Five critical success factors for using IoT data to generate value
1. Align IoT data collection to business value outcomes
The first critical success factor is to target the collection of IoT data required associated with value cases that come from other case studies or hypothetical considerations. For example, a large scale roll-out of sensors to plant, equipment, supply chain, traffic systems, etc is expensive and produces limited value. An alternative might be to target energy cost reductions for building air-conditioning systems by careful sensor placement to understand service usage times, billing, and building occupancy times.
2. Leverage expertise to validate the local operating conditions
The second is to leverage expertise associated with the specific data source to understand what data will be valuable, how it can be measured, and the likely value that can be created when the data is analysed. An example might be to work with an engineer who understands the detailed engineering considerations for a large building air conditioning plant. The engineer will likely know how the plant functions, what are the normal operating conditions, and what the normal maintenance regime for the equipment is.
3. Specialist knowledge is needed to calibrate the data outputs
The third critical success factor is to leverage the engineering knowledge together with the sensor design and data collection modelling at the source. A specialist IoT engineer can identify the appropriate sensor use case and the optimum installation setup to maximise the depth of data to be captured and the reliability of data collection given the unique environmental conditions. To illustrate this, an IoT engineer knows how to apply vibration measurement to capture data on an audible intensity spectrum as well as frequency.
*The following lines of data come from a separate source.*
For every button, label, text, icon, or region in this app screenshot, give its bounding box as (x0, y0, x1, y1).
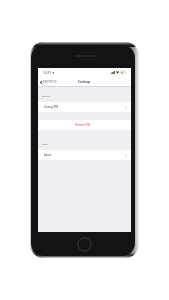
staticText: SECURITY (42, 95, 51, 98)
staticText: KRYPTOS (43, 80, 57, 84)
button[interactable]: Back to KRYPTOS (38, 78, 59, 86)
staticText: 10:29 (43, 71, 51, 75)
staticText: ABOUT (42, 143, 49, 146)
button[interactable]: Remove PIN (38, 120, 131, 130)
staticText: Change PIN (44, 105, 59, 108)
staticText: Settings (78, 80, 91, 84)
staticText: Remove PIN (75, 123, 90, 126)
staticText: About (44, 153, 52, 156)
button[interactable]: Change PIN (38, 102, 131, 112)
button[interactable]: About (38, 150, 131, 160)
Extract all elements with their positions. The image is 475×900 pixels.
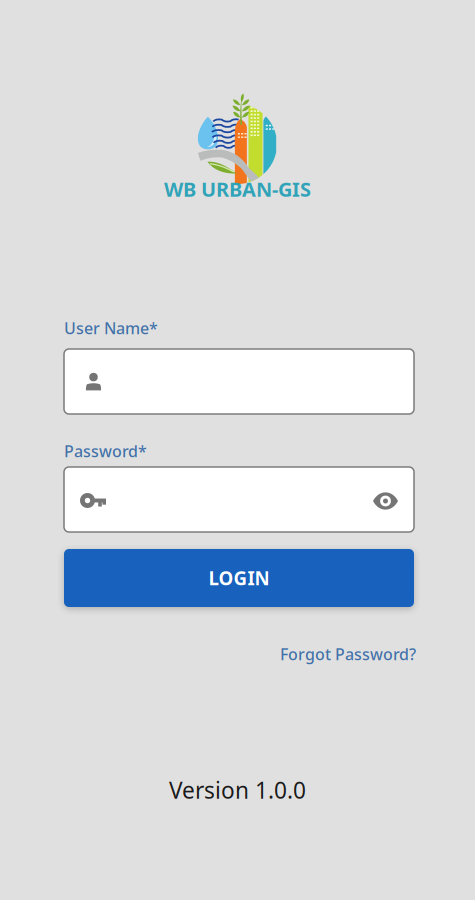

4. Data science skills are essential to design and automate valued insights
The fourth critical success factor is to design advanced algorithms aligned to the use cases for each IoT data type and their respective value objective. Data science skills combined with algorithm development skills must come together to produce both computational outputs and contextual thinking to identify forecastable patterns, anomalies, and improvement opportunities. When further combined with machine learning capabilities, the ‘training’ of these unique algorithms over time can detect the most acute deviations, leading to more informed business analysis and ultimately inform the ‘next best action’.
5. An “unactioned” insight is a waste
Finally, the fifth critical success factor is business insights, advice, and successfully applying the change. A great insight ‘un-actioned’ is simply a waste. Knowing how to communicate, express business and customer value, and then to apply process/technology/people and data-related changes are critical. This final success factor also involves measuring change success and linking it to continuous improvement.
When analysed and actioned effectively, IoT data can create wide-scale customer and business operational value within and beyond the organisation.
However, given IoT on its own is low resolution, an understanding of how IoT data differs from application data is critical. Five critical success factors enable value to be achieved, ensuring organisations can create significant and worthwhile business value from IoT data.